4.3.1. Pipeline Optimization
💡 First Principle: Pipeline optimization focuses on reducing execution time and resource cost. The key levers are parallelism, throughput settings, and minimizing unnecessary data movement—like optimizing a delivery route by sending multiple trucks simultaneously and only shipping what's needed.
Scenario: A nightly pipeline loads data from 12 source tables into a lakehouse. Running each Copy activity sequentially takes 3 hours. The business SLA is 1 hour.
Copy Activity Throughput Settings
| Setting | Purpose | Impact |
|---|---|---|
| Data Integration Units (DIUs) | Compute power allocated to Copy activity | Higher DIUs = faster copy, higher cost |
| Degree of Copy Parallelism | Number of concurrent threads within a Copy | Speeds up large file/table copies |
| Auto DIU | Let Fabric choose optimal DIUs | Good default for most scenarios |
DIU Selection Guidance:
| Data Volume | Recommended DIU | Notes |
|---|---|---|
| < 1 GB | 4 (minimum) | Auto is fine |
| 1–10 GB | 8–16 | Manual may help |
| 10–100 GB | 16–64 | Definitely tune |
| > 100 GB | 64–256 | Monitor throughput |
Parallel Execution Patterns
Techniques for parallel execution:
- Independent Copy activities: Activities with no dependencies run in parallel by default
- ForEach with sequential = false: Process multiple items concurrently
- Batch count: Control maximum concurrency in ForEach (default 20, max 50)
Staging Patterns
- Direct copy (no staging): Source → Destination directly.
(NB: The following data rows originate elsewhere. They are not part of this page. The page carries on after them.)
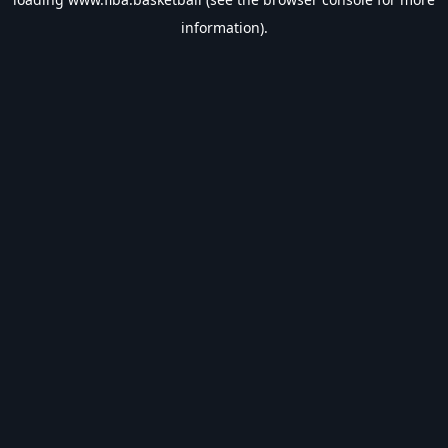
information).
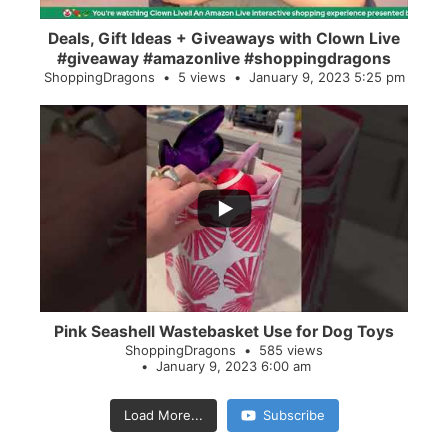
Deals, Gift Ideas + Giveaways with Clown Live
#giveaway #amazonlive #shoppingdragons
ShoppingDragons
5 views
January 9, 2023 5:25 pm
...
28
0
Pink Seashell Wastebasket Use for Dog Toys
ShoppingDragons
585 views
January 9, 2023 6:00 am
Load More...
Subscribe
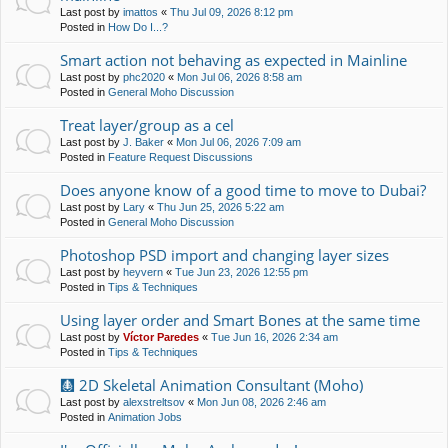
Last post by
imattos
«
Thu Jul 09, 2026 8:12 pm
Posted in
How Do I...?
Smart action not behaving as expected in Mainline
Last post by
phc2020
«
Mon Jul 06, 2026 8:58 am
Posted in
General Moho Discussion
Treat layer/group as a cel
Last post by
J. Baker
«
Mon Jul 06, 2026 7:09 am
Posted in
Feature Request Discussions
Does anyone know of a good time to move to Dubai?
Last post by
Lary
«
Thu Jun 25, 2026 5:22 am
Posted in
General Moho Discussion
Photoshop PSD import and changing layer sizes
Last post by
heyvern
«
Tue Jun 23, 2026 12:55 pm
Posted in
Tips & Techniques
Using layer order and Smart Bones at the same time
Last post by
Víctor Paredes
«
Tue Jun 16, 2026 2:34 am
Posted in
Tips & Techniques
🩻 2D Skeletal Animation Consultant (Moho)
Last post by
alexstreltsov
«
Mon Jun 08, 2026 2:46 am
Posted in
Animation Jobs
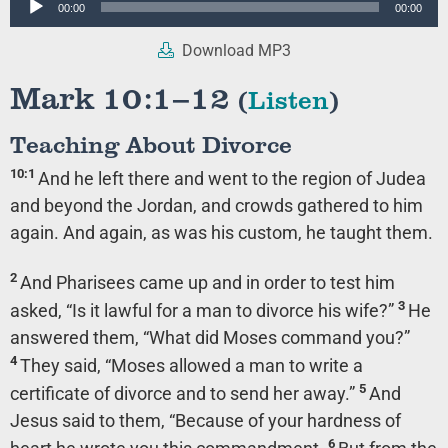
00:00
00:00
Player
Download MP3
Mark 10:1–12
(
Listen
)
Teaching About Divorce
10:1
And he left there and went to the region of Judea
and beyond the Jordan, and crowds gathered to him
again. And again, as was his custom, he taught them.
2
And Pharisees came up and in order to test him
3
asked, “Is it lawful for a man to divorce his wife?”
He
answered them,
“What did Moses command you?”
4
They said, “Moses allowed a man to write a
5
certificate of divorce and to send her away.”
And
Jesus said to them,
“Because of your hardness of
6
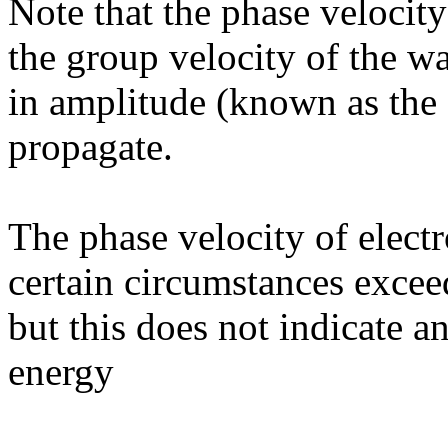
Note that the phase velocity
the group velocity of the wa
in amplitude (known as the 
propagate.
The phase velocity of elect
certain circumstances excee
but this does not indicate 
energy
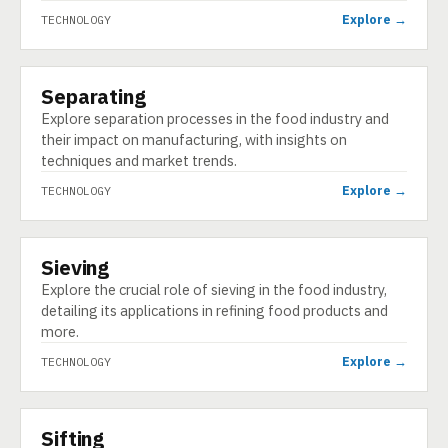
Explore →
TECHNOLOGY
Separating
TECHNOLOGY
Explore separation processes in the food industry and
their impact on manufacturing, with insights on
techniques and market trends.
Explore →
TECHNOLOGY
Sieving
TECHNOLOGY
Explore the crucial role of sieving in the food industry,
detailing its applications in refining food products and
more.
Explore →
TECHNOLOGY
Sifting
TECHNOLOGY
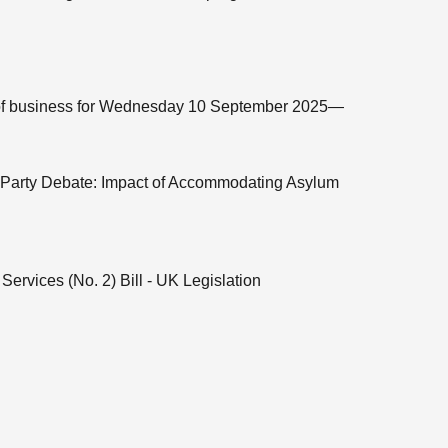
me of business for Wednesday 10 September 2025—
t Party Debate: Impact of Accommodating Asylum
Services (No. 2) Bill - UK Legislation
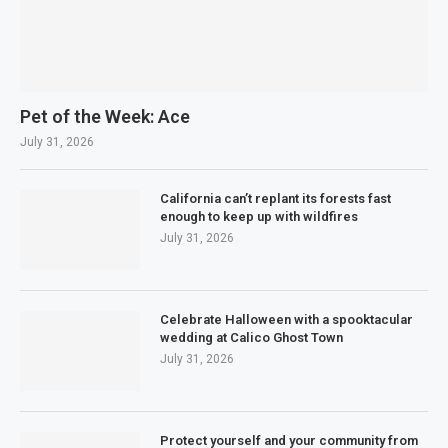
Pet of the Week: Ace
July 31, 2026
California can’t replant its forests fast
enough to keep up with wildfires
July 31, 2026
Celebrate Halloween with a spooktacular
wedding at Calico Ghost Town
July 31, 2026
Protect yourself and your community from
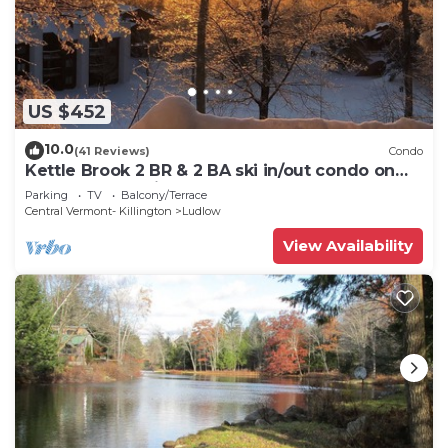
US $452
10.0
(41 Reviews)
Condo
Kettle Brook 2 BR & 2 BA ski in/out condo on
Okemo Mountain
Parking
TV
Balcony/Terrace
Central Vermont- Killington
Ludlow
View Availability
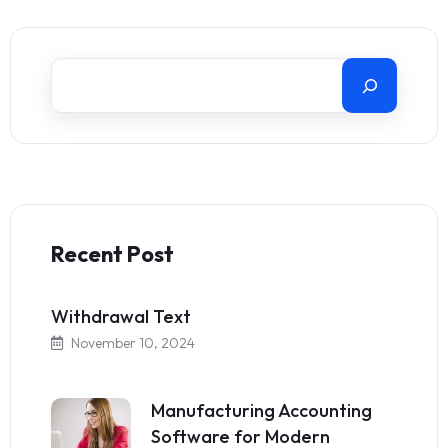
Recent Post
Withdrawal Text
November 10, 2024
Manufacturing Accounting
Software for Modern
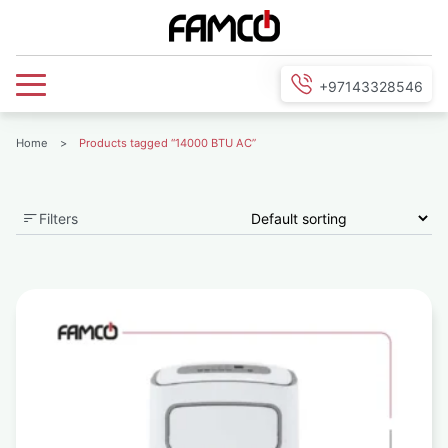
+97143328546
Home
>
Products tagged “14000 BTU AC”
Filters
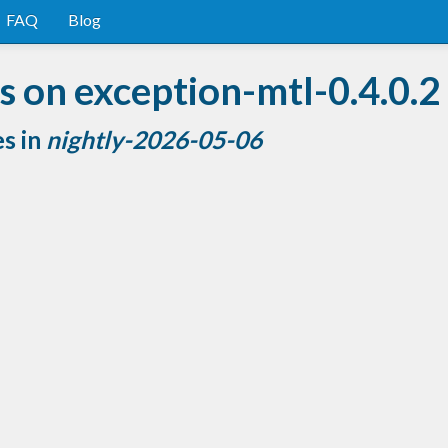
FAQ
Blog
 on exception-mtl-0.4.0.2
es in
nightly-2026-05-06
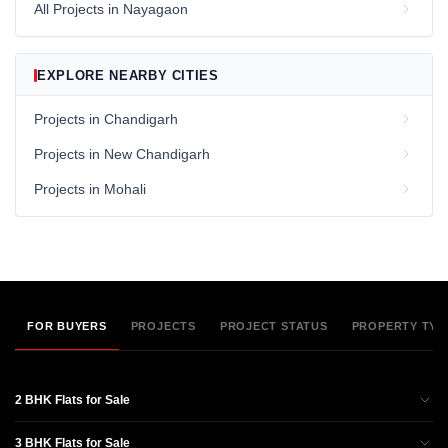
All Projects in Nayagaon
EXPLORE NEARBY CITIES
Projects in Chandigarh
Projects in New Chandigarh
Projects in Mohali
FOR BUYERS
PROJECTS
PROJECT STATUS
PROPERTY TYP
2 BHK Flats for Sale
3 BHK Flats for Sale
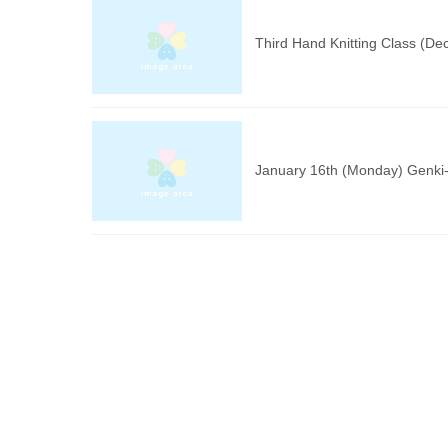
Third Hand Knitting Class (D
January 16th (Monday) Genki-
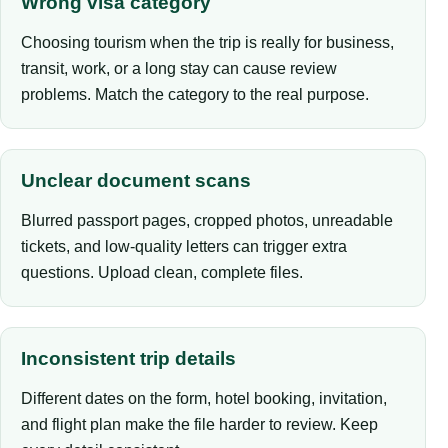
Wrong visa category
Choosing tourism when the trip is really for business,
transit, work, or a long stay can cause review
problems. Match the category to the real purpose.
Unclear document scans
Blurred passport pages, cropped photos, unreadable
tickets, and low-quality letters can trigger extra
questions. Upload clean, complete files.
Inconsistent trip details
Different dates on the form, hotel booking, invitation,
and flight plan make the file harder to review. Keep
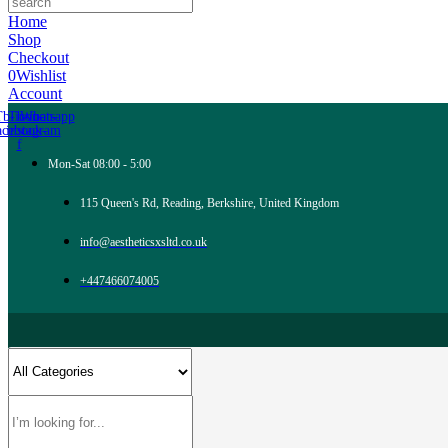
Home
Shop
Checkout
0
Wishlist
Account
Tb-icon-
Tb-icon-
Whatsapp
acebook-
instagram
f
Mon-Sat 08:00 - 5:00
115 Queen's Rd, Reading, Berkshire, United Kingdom
info@aestheticsxsltd.co.uk
+447466074005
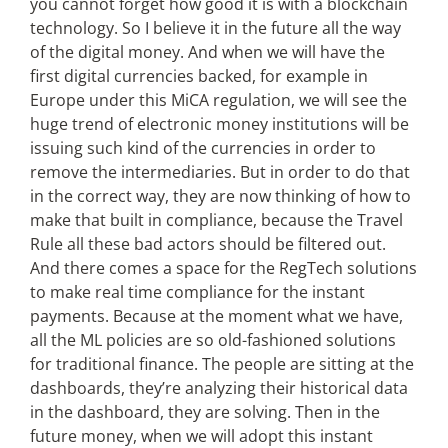
you cannot forget how good it is with a blockchain
technology. So I believe it in the future all the way
of the digital money. And when we will have the
first digital currencies backed, for example in
Europe under this MiCA regulation, we will see the
huge trend of electronic money institutions will be
issuing such kind of the currencies in order to
remove the intermediaries. But in order to do that
in the correct way, they are now thinking of how to
make that built in compliance, because the Travel
Rule all these bad actors should be filtered out.
And there comes a space for the RegTech solutions
to make real time compliance for the instant
payments. Because at the moment what we have,
all the ML policies are so old-fashioned solutions
for traditional finance. The people are sitting at the
dashboards, they’re analyzing their historical data
in the dashboard, they are solving. Then in the
future money, when we will adopt this instant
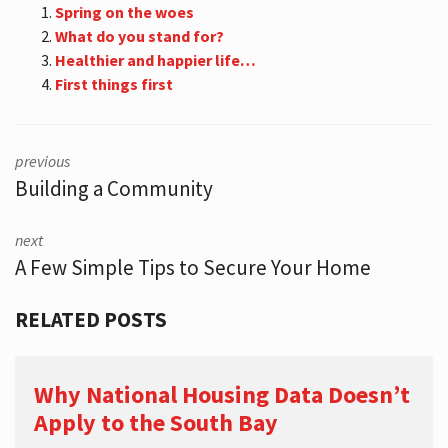
Spring on the woes
What do you stand for?
Healthier and happier life…
First things first
previous
Building a Community
next
A Few Simple Tips to Secure Your Home
RELATED POSTS
Why National Housing Data Doesn’t
Apply to the South Bay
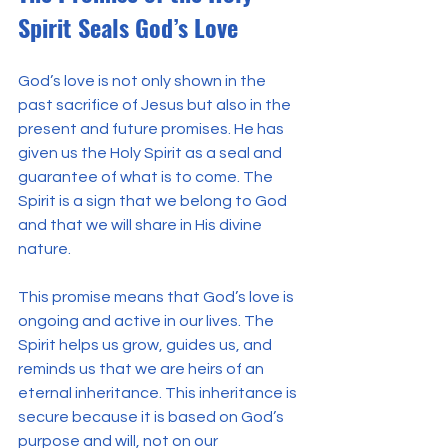
Spirit Seals God’s Love
God’s love is not only shown in the 
past sacrifice of Jesus but also in the 
present and future promises. He has 
given us the Holy Spirit as a seal and 
guarantee of what is to come. The 
Spirit is a sign that we belong to God 
and that we will share in His divine 
nature.
This promise means that God’s love is 
ongoing and active in our lives. The 
Spirit helps us grow, guides us, and 
reminds us that we are heirs of an 
eternal inheritance. This inheritance is 
secure because it is based on God’s 
purpose and will, not on our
Fastest when source/destination are both cloud-based
- Staging via Blob Storage: Source → Staging → Destination. Required for some on-premises to cloud scenarios and enables PolyBase loading
- When to stage: On-premises sources, format conversion needed, or when PolyBase dramatically improves load speed
Pipeline Optimization Checklist
| Optimization | When to Apply | Expected Impact |
|---|---|---|
| Parallelize independent activities | Multiple source tables | 2-10x faster |
| Increase DIUs | Large data volumes | 2-4x faster per activity |
| Use ForEach with batching | Repeating patterns across items | Reduces pipeline complexity |
| Filter at source (query) | Large tables with partial needs | Less data moved |
| Use COPY INTO instead of Copy activity | Bulk warehouse loads | Faster, less overhead |
| Enable staging for on-prem | On-premises to cloud loads | Required for some connectors |
⚠️ Exam Trap: Setting ForEach sequential = true forces sequential execution even when items are independent. Questions about "pipeline runs slower than expected" with ForEach often test whether you know to set sequential = false and increase batchCount.
⚠️ Common Pitfall: Increasing DIUs beyond what the source can serve. If the source database throttles at 100 MB/s, setting 256 DIUs wastes money—the bottleneck is the source, not the copy engine.